Using the records that follow, reproduce exactly the lines starting at the line containing "A comprehensive 5S" and ending at the line containing "Privacy Policy". Include both end lines and no pictures.

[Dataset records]
==========

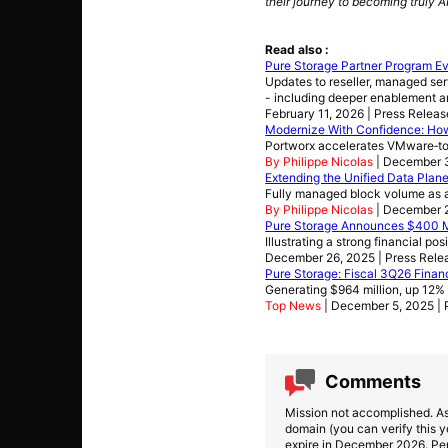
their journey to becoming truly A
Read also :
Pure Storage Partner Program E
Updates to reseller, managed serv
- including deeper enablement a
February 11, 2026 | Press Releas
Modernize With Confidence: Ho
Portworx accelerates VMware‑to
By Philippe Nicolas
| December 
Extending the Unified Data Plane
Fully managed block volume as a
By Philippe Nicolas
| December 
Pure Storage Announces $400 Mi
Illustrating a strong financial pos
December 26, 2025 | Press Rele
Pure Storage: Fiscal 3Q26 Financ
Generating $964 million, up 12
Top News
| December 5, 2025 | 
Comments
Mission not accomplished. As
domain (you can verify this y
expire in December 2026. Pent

==========

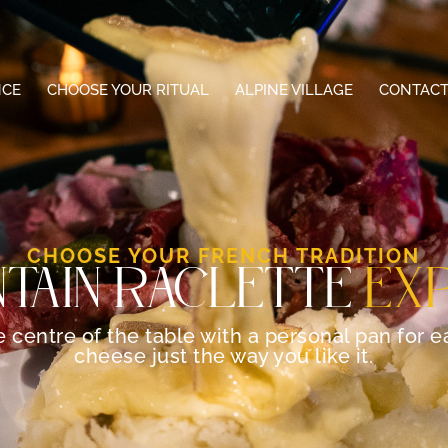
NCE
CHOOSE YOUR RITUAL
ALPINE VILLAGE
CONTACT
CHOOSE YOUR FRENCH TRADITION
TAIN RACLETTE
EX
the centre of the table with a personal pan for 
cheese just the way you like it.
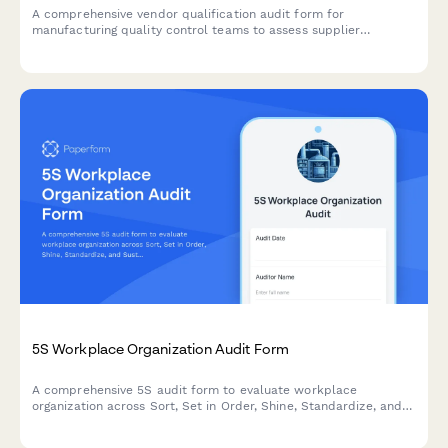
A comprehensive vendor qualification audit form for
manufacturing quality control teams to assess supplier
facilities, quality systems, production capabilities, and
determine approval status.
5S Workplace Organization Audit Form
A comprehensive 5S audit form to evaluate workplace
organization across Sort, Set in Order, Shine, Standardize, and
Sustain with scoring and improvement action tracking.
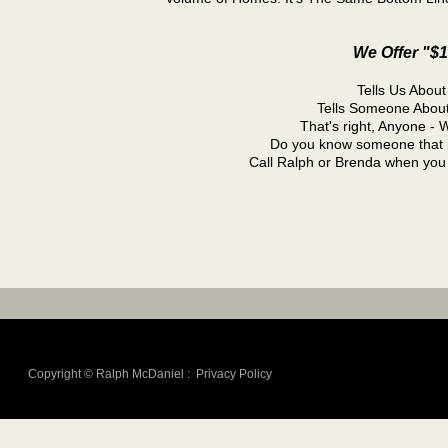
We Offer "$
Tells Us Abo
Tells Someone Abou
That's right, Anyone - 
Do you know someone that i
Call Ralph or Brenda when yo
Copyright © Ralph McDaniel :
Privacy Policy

==========

▸ Answer to this exercise:
A comprehensive 5S audit form to evaluate workplace
organization across Sort, Set in Order, Shine, Standardize, and
Sustain with scoring and improvement action tracking.
We Offer "$
Tells Us Abo
Tells Someone Abou
That's right, Anyone - 
Do you know someone that i
Call Ralph or Brenda when yo
Copyright © Ralph McDaniel :
Privacy Policy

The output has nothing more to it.